- **PROBLEM REQUIREMENTS**
Copy the records below exactly, but leave out any picture they contain.

Segment Start: LISTED ENTRIES

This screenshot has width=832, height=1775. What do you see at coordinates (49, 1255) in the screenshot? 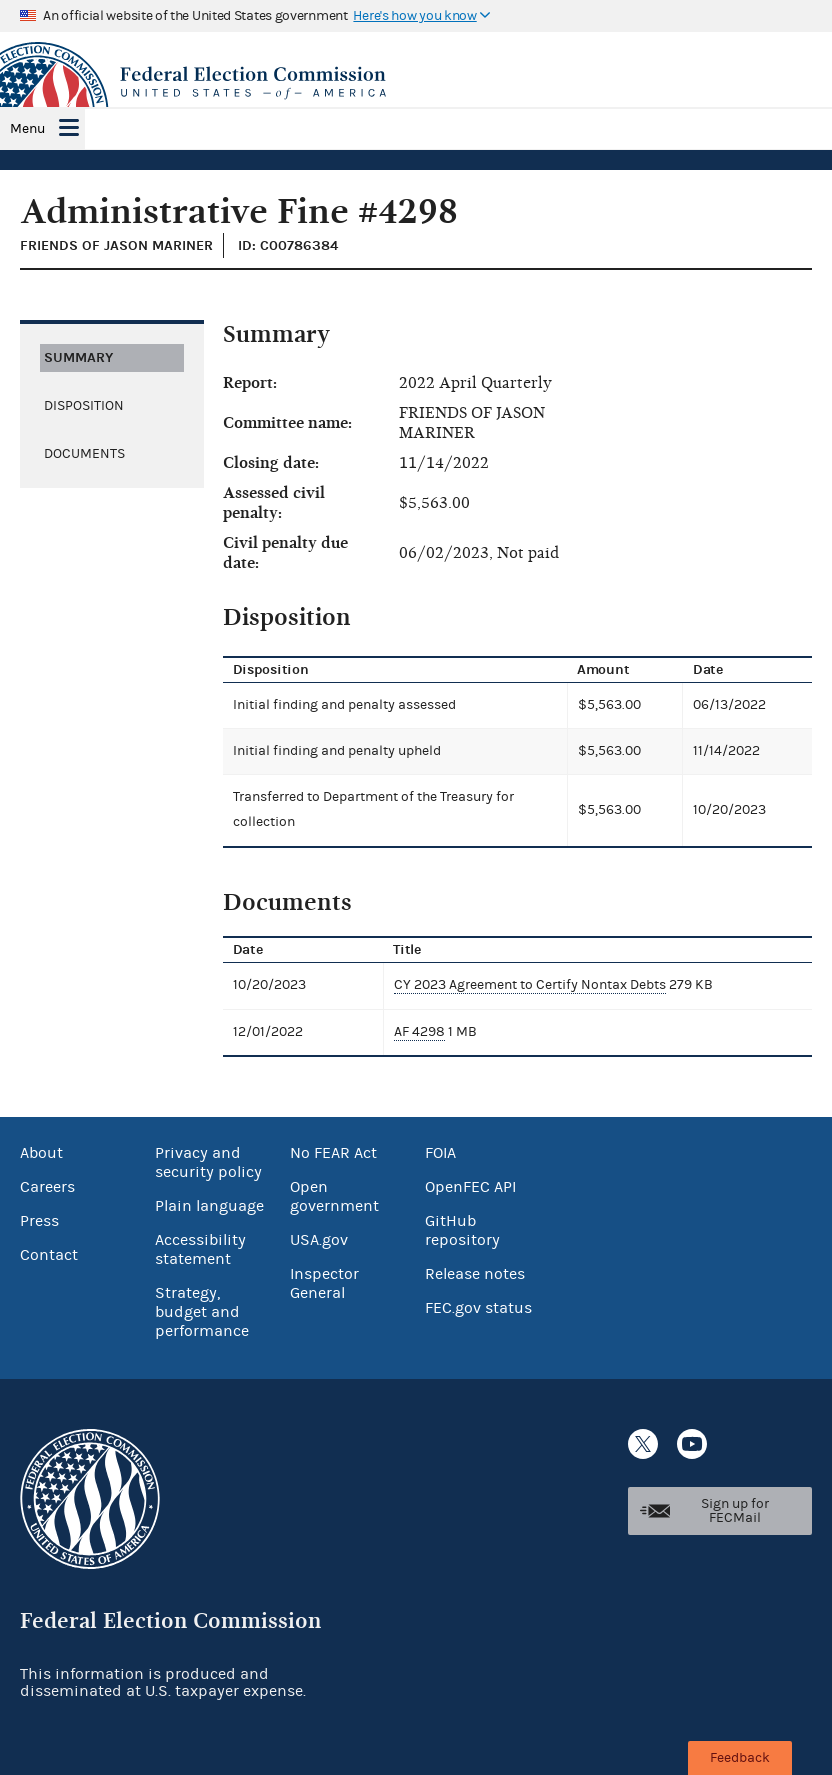
I see `Contact` at bounding box center [49, 1255].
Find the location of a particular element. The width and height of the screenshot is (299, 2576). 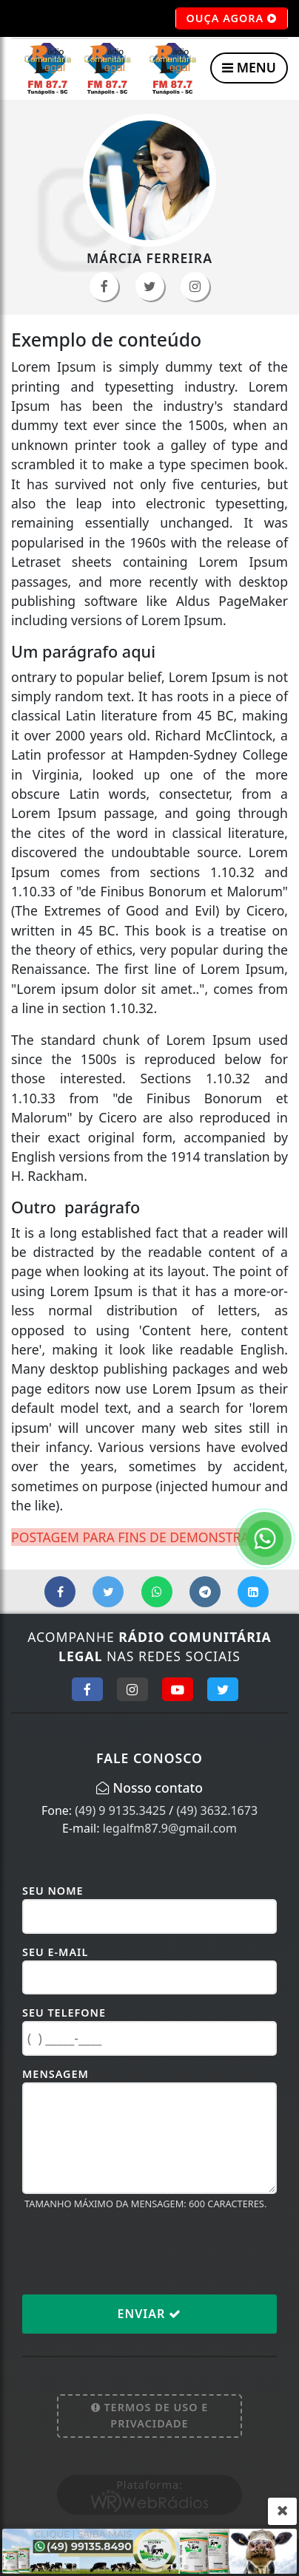

Mensagem is located at coordinates (55, 2074).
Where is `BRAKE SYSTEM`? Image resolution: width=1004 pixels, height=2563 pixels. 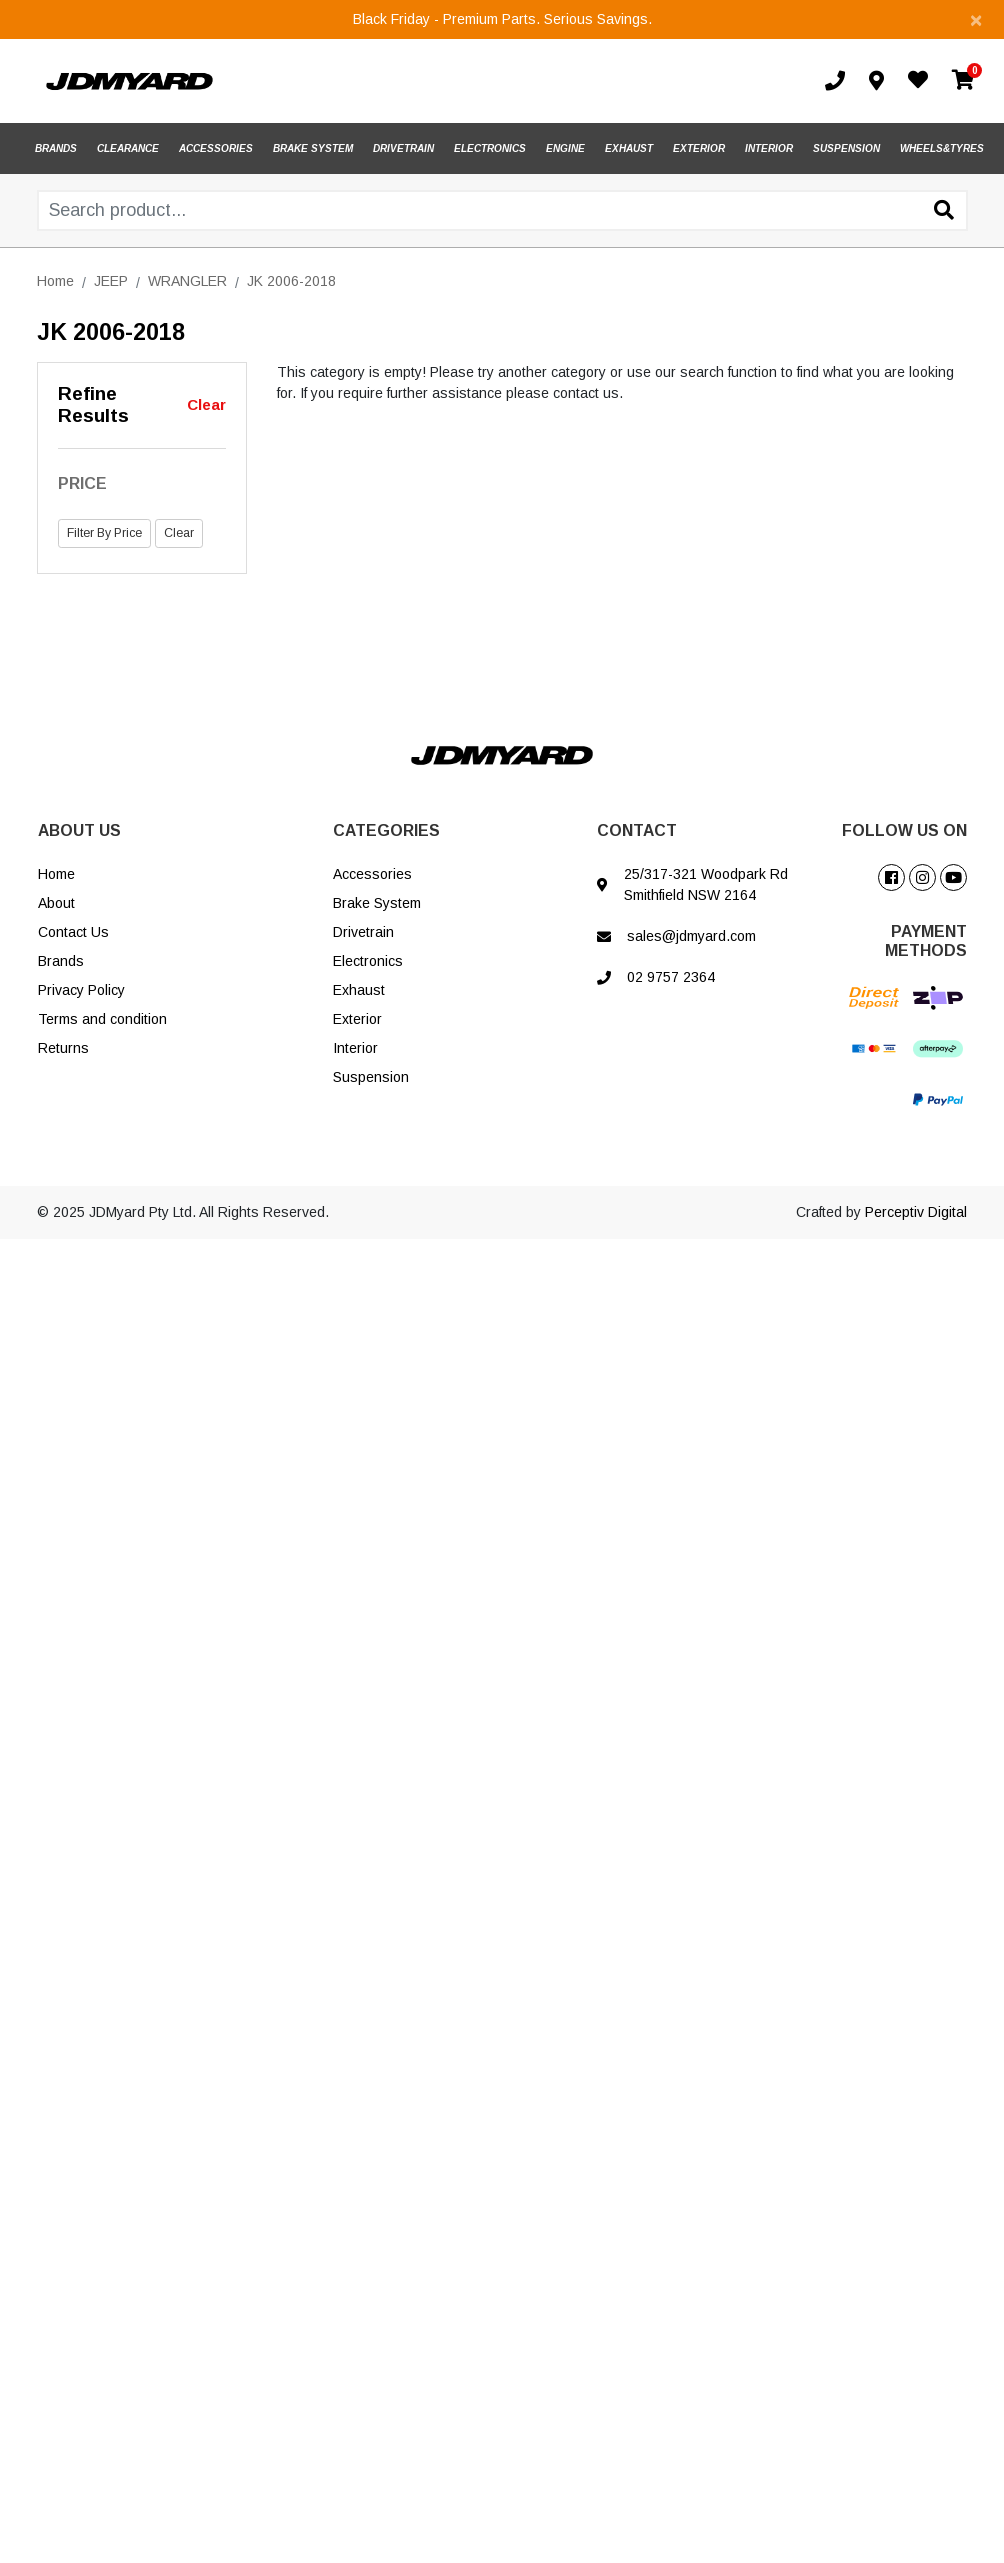
BRAKE SYSTEM is located at coordinates (313, 148).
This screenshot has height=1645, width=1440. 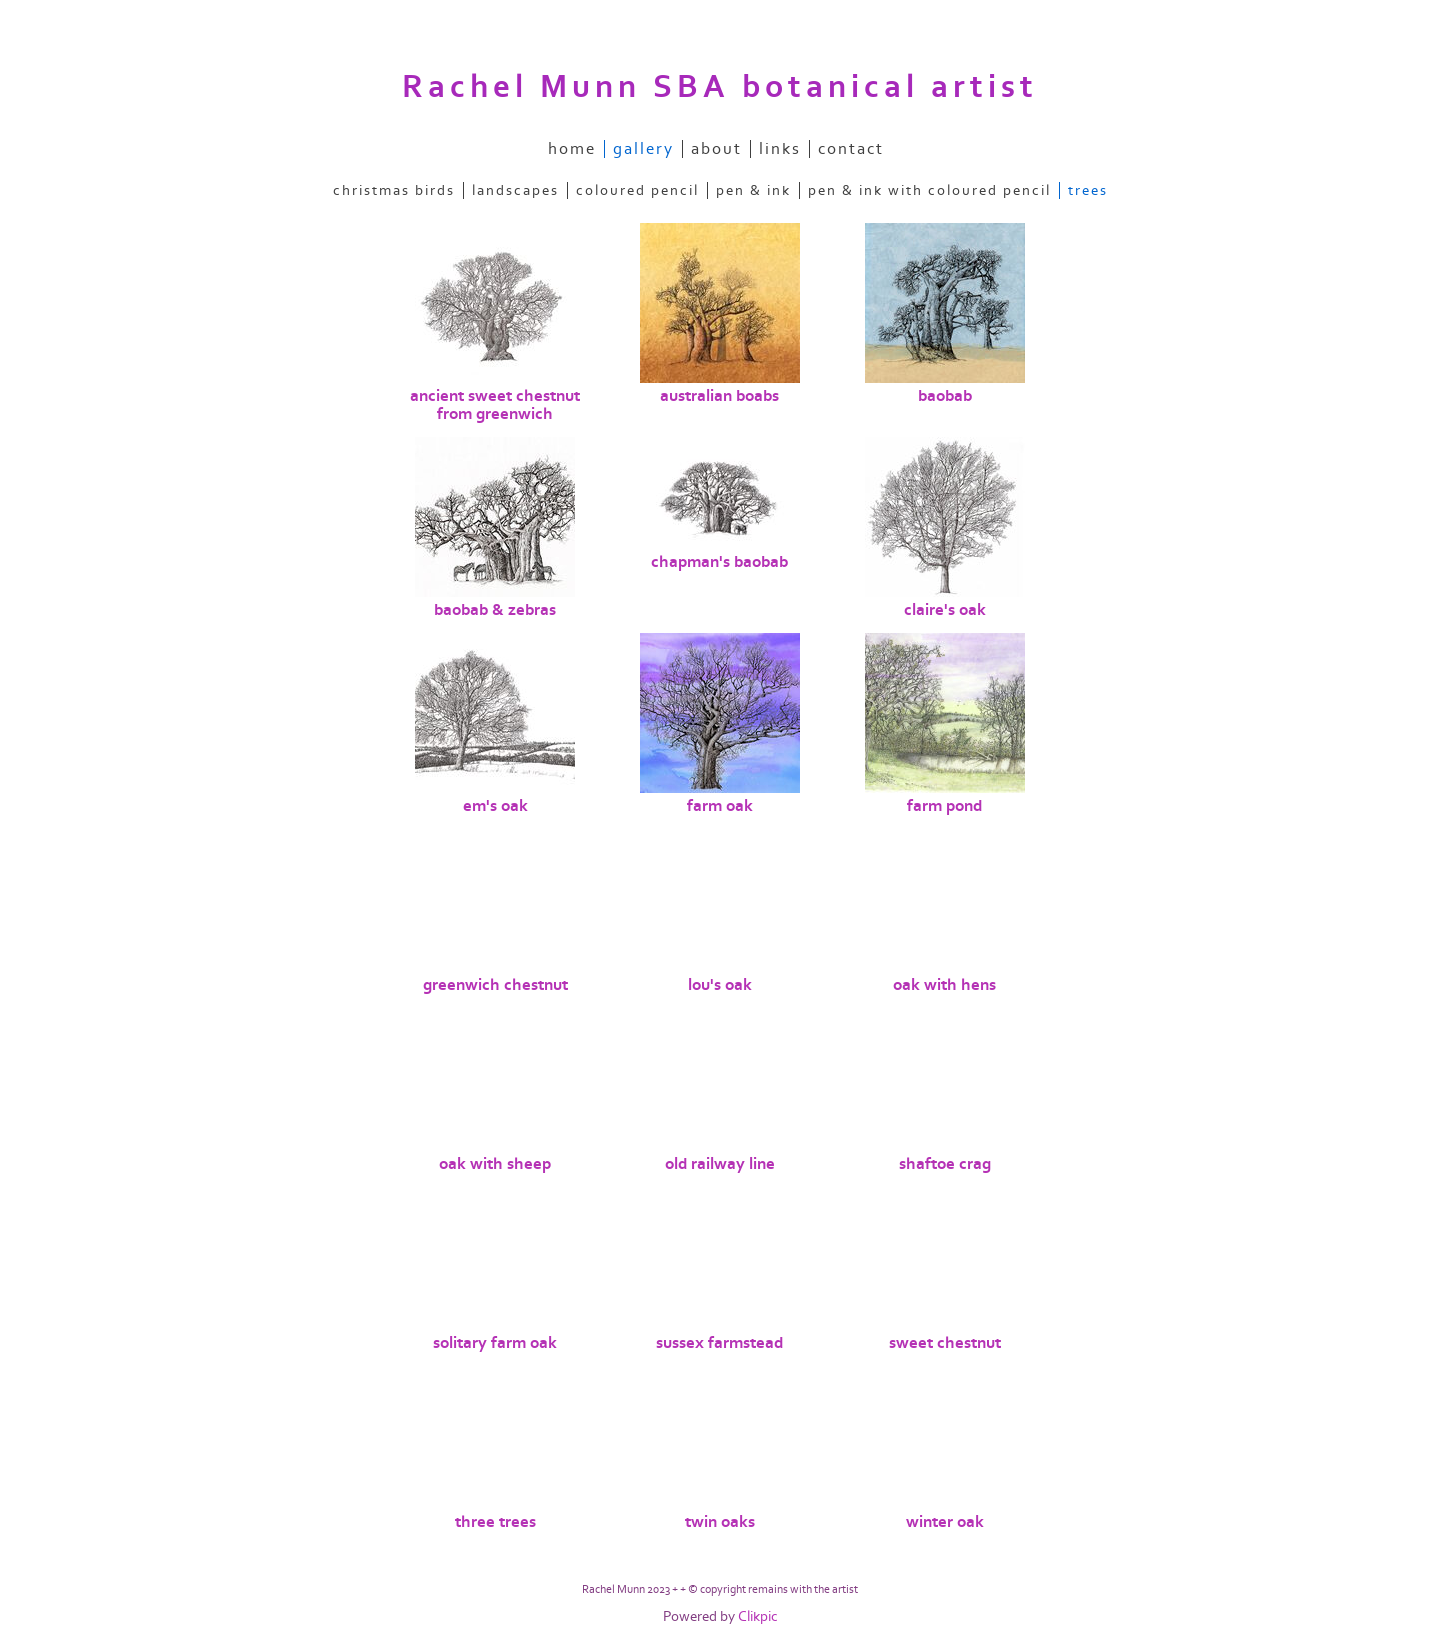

Segment End: LISTED ENTRIES

- **ANSWER AREA**
This screenshot has width=832, height=1775. What do you see at coordinates (49, 1255) in the screenshot? 
I see `Contact` at bounding box center [49, 1255].
Find the location of a particular element. The width and height of the screenshot is (299, 2576). 

Mensagem is located at coordinates (55, 2074).
Where is `BRAKE SYSTEM`? Image resolution: width=1004 pixels, height=2563 pixels. 
BRAKE SYSTEM is located at coordinates (313, 148).
This screenshot has height=1645, width=1440. 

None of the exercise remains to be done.